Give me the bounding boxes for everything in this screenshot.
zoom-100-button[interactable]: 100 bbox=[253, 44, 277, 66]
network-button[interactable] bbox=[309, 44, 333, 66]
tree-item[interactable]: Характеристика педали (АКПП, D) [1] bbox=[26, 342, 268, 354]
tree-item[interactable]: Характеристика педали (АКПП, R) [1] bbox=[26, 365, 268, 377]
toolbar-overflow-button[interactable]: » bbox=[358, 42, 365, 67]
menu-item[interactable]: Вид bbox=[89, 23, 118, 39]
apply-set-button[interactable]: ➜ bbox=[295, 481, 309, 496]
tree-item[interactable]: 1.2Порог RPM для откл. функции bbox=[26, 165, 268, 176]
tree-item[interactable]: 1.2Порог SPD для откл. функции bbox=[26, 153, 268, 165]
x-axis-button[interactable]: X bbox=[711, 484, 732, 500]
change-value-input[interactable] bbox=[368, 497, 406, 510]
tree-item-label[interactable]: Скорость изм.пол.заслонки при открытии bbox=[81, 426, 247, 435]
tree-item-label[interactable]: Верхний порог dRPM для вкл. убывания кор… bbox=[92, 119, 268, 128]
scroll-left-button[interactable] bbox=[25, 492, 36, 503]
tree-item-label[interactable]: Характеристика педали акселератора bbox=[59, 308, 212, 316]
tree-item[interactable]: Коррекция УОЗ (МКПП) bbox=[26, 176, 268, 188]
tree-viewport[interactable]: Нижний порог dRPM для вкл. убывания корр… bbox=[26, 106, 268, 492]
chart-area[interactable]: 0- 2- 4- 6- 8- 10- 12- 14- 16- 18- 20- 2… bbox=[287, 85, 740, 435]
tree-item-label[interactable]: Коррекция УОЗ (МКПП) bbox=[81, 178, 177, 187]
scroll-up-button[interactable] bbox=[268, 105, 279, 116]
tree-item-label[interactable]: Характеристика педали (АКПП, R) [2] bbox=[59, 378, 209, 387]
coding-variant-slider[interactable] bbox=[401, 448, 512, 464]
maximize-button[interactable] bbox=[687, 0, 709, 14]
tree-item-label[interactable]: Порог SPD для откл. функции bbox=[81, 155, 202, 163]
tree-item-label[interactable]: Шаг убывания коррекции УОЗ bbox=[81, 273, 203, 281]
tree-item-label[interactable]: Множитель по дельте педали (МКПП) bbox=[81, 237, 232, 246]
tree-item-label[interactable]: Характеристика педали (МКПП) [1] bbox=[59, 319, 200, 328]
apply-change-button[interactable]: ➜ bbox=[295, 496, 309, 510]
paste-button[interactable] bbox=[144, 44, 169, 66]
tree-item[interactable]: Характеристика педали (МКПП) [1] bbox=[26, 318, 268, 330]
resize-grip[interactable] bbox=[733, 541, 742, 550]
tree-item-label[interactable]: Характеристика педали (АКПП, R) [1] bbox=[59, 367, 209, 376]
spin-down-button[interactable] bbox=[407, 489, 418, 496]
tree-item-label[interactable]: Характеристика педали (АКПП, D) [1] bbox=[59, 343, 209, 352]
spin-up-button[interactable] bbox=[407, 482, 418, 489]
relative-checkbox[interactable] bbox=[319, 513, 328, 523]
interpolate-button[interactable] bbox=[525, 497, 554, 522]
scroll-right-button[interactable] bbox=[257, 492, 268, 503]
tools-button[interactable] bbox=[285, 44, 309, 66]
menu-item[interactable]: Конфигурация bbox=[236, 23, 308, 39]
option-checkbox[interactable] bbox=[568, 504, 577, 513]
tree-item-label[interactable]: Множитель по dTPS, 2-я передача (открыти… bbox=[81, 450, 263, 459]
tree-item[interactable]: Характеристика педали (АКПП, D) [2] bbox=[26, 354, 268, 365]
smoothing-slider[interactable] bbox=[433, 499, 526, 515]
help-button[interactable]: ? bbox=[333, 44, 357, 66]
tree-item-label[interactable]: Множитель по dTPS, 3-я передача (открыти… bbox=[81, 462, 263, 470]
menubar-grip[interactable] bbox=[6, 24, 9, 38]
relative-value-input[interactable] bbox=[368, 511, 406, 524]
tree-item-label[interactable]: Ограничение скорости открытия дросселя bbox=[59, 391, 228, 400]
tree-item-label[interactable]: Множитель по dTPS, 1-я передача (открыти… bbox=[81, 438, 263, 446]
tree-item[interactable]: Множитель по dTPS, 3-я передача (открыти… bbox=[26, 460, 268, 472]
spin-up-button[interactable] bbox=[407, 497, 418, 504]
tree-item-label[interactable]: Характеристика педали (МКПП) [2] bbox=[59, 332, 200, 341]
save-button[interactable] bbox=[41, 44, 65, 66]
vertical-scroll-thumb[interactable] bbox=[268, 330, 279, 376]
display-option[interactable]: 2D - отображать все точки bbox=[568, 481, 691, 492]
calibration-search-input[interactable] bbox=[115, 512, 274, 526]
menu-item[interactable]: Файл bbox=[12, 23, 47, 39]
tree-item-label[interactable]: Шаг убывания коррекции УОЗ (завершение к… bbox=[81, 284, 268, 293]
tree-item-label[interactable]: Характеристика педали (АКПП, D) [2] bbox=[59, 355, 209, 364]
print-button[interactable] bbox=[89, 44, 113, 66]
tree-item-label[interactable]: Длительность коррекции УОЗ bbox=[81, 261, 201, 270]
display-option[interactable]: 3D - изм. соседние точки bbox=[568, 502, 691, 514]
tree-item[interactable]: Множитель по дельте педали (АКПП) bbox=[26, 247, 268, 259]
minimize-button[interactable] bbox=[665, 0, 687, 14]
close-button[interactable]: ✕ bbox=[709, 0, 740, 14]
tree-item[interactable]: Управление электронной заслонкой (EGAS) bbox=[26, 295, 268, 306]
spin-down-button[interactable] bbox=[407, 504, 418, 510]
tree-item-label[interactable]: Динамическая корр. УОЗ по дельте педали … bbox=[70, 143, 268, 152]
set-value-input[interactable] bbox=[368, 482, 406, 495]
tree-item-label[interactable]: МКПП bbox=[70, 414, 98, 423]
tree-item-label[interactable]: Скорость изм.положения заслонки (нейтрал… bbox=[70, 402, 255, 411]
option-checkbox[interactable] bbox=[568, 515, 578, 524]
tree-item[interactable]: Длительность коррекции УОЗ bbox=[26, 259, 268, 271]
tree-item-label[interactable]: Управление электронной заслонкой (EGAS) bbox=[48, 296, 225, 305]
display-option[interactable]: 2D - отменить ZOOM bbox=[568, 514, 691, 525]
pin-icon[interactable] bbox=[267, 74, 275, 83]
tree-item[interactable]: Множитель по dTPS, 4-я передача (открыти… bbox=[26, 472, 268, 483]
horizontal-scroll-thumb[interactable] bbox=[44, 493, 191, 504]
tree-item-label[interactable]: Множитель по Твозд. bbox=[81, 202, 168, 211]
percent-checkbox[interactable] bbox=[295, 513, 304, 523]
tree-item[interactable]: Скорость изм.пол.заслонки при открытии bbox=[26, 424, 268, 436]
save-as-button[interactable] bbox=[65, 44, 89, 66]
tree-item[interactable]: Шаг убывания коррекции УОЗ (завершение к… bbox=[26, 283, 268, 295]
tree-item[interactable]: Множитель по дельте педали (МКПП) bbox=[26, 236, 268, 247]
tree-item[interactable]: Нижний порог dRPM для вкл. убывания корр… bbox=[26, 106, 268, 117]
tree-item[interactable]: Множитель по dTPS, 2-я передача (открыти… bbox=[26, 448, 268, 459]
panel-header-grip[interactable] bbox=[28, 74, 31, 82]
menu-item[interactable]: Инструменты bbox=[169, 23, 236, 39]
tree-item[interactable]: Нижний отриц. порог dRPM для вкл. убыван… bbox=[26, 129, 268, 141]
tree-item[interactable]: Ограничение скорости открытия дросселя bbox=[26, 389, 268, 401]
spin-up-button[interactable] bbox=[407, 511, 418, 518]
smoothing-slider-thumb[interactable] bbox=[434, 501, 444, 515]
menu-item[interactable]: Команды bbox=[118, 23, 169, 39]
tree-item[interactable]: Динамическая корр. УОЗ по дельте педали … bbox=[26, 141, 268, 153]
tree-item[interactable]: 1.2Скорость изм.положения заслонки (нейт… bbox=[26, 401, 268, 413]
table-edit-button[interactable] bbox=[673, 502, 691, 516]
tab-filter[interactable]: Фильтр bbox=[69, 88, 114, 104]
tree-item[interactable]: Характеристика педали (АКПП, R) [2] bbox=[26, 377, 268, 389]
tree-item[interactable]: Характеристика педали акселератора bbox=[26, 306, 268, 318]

* * *

What lines of the listing contain the word "grip"? Copy them all.

_PROBLEM SOLUTION:_
resize-grip[interactable] bbox=[733, 541, 742, 550]
menubar-grip[interactable] bbox=[6, 24, 9, 38]
panel-header-grip[interactable] bbox=[28, 74, 31, 82]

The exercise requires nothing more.